「逆王手」という言葉を間違って使い続ける無知なマスコミ
1年前に
同様の記事を書いているのですが、相変わらずなので再び。
去年のを読んでいただけた方は読み飛ばし推奨。
毎年、プロ野球のプレーオフや日本シリーズ、
大リーグの地区シリーズやワールドシリーズが始まると
決まってこの言葉の間違った使い方がされています。
ヤンキースが逆転勝利! 逆王手で最終戦に(スポーツナビ)ヤ軍逆転勝利で逆王手!松井は無安打(日刊)これらは“逆王手”という言葉の間違った用法です!5戦勝負で先に2勝、7戦勝負で先に3勝したチームに「王手!」と見出しをつけるのは正解。

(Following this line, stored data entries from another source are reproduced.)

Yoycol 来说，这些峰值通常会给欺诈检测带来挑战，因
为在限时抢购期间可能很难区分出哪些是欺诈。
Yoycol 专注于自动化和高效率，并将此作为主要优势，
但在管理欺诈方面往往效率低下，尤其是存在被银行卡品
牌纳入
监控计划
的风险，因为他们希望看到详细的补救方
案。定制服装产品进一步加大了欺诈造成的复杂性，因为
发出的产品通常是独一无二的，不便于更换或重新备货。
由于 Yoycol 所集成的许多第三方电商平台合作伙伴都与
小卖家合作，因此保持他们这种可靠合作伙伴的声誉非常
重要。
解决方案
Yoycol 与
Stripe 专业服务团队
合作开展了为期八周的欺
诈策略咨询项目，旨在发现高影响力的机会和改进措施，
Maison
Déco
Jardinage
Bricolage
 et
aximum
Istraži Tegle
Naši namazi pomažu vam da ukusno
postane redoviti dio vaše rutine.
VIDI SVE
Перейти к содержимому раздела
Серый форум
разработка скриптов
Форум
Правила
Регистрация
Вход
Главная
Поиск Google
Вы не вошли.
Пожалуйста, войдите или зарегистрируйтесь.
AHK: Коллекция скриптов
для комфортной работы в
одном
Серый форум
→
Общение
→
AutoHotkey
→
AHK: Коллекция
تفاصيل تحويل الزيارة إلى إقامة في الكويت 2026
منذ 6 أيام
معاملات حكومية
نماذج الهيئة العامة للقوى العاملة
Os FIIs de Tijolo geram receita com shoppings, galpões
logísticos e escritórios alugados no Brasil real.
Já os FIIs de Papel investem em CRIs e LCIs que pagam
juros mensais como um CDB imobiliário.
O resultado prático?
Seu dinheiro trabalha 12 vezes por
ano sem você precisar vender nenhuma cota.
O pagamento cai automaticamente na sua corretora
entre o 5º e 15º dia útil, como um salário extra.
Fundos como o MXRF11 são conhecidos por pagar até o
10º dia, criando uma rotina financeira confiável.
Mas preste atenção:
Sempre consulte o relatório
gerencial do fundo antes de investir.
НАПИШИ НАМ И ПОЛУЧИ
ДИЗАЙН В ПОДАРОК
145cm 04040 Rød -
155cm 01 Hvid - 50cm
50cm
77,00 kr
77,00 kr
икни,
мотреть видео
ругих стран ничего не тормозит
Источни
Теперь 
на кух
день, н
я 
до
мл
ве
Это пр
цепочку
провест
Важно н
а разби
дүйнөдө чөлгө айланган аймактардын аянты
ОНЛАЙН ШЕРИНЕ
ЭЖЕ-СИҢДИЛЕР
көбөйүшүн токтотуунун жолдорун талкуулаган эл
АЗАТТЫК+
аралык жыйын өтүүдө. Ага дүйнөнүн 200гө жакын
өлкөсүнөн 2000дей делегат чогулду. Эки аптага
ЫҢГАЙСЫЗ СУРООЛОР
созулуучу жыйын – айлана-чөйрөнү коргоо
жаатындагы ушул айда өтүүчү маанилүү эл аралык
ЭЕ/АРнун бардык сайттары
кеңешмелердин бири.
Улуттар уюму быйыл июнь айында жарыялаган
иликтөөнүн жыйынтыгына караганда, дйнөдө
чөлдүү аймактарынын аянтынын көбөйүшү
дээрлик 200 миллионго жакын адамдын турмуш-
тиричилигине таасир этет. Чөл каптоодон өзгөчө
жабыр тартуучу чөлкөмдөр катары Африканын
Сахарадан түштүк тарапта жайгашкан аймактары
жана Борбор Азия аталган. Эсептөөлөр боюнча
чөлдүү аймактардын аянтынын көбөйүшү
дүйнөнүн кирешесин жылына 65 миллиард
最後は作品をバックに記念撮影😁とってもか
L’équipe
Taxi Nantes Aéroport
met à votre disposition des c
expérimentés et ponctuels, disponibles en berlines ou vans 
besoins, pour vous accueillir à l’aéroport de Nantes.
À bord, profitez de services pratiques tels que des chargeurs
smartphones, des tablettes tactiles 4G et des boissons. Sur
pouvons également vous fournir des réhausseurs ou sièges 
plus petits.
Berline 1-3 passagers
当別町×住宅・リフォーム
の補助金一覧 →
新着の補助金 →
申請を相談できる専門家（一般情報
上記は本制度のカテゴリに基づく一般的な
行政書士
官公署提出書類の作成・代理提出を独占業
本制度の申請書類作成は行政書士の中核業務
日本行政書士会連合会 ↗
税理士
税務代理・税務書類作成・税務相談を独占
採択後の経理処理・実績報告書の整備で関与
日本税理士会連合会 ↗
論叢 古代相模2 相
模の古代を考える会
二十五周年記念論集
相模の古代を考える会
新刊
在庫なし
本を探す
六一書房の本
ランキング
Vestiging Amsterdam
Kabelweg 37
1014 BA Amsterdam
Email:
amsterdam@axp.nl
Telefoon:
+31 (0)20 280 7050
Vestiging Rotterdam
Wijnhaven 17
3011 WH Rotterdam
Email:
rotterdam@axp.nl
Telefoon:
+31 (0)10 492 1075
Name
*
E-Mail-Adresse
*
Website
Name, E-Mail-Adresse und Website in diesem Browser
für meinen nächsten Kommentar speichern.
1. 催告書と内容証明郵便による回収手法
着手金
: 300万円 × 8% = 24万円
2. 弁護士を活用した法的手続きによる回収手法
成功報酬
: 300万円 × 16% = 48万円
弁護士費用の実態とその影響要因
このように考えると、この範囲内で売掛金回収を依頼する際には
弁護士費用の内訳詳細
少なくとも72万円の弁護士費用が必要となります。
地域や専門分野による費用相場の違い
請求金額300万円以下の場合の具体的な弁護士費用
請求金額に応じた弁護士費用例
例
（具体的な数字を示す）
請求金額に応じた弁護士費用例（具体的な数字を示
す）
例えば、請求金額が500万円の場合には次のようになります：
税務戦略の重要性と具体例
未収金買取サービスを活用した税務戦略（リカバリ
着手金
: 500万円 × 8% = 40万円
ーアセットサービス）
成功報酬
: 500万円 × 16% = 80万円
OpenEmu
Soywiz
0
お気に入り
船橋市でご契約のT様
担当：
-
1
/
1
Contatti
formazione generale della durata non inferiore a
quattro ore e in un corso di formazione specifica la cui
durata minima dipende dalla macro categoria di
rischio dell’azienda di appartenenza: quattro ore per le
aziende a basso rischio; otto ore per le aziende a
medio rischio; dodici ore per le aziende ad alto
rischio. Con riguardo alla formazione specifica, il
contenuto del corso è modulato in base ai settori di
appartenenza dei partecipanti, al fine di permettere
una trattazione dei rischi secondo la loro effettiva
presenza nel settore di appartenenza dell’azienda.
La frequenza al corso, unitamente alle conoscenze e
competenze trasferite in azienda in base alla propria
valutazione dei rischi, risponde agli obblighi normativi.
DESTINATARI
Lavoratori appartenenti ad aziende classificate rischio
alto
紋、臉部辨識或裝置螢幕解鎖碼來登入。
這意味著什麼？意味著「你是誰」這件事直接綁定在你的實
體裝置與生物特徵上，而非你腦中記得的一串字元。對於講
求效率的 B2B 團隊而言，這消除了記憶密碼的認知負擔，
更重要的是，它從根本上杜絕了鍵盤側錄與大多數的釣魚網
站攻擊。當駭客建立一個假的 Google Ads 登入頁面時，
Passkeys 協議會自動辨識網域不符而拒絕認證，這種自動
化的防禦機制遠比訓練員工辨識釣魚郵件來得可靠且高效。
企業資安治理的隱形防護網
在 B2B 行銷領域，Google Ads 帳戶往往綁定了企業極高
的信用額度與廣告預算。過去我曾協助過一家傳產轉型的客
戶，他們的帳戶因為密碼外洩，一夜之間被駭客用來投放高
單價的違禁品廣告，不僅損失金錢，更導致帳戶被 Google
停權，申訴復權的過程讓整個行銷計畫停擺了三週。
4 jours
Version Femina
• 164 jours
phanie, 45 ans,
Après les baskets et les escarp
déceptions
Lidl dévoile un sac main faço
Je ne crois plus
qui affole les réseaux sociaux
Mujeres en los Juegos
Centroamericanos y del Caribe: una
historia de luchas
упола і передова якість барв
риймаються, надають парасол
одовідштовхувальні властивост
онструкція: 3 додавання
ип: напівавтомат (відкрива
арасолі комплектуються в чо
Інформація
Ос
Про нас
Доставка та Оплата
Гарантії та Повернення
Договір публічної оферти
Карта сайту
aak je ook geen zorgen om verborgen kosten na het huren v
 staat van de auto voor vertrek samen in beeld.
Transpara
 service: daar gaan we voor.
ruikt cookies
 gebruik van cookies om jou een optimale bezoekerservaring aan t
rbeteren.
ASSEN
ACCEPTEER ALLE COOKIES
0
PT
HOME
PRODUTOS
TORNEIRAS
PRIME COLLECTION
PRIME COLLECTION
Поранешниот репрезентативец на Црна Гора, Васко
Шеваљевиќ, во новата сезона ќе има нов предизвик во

しかし、もう一方のチームが追いついて同じ勝ち数になり、両方があと1つで優勝という状態に
「逆王手!」という言葉は使い方が間違っています。
将棋において「逆王手」という言葉は、自分の王様への王手を遮った上で
相手の王様に「王手」をかけることをいいます。
つまり、「逆王手」をかけた方は安全でないと用語の使い方としておかしいのです。
双方がどちらもあと一つで負けて(終わって)しまう状態を
「逆王手」とは呼びません。
(
この辺の「ぎゃくおうて」の項も参考に)
これがテニスやバレーのように勝利手前で同点だと2ポイント連取が必要な競技で
負けていたほうが追いついて逆に1ポイント(アドバンテージ)取った時は
「逆王手」という用語がピッタリ当てはまります。
今年もこれからワールドシリーズや日本シリーズが始まり、
2勝3敗から追いついて3勝3敗にしたチームに対し
「逆王手!」
という見出しが躍ってしまいそうですが、その時にはぜひ
「この“逆王手”って見出し、間違ってるんだっけ」と
思い出していただけたら幸いです。
年に1回、ネタに困らないという点では助かるんですけどね(苦笑)。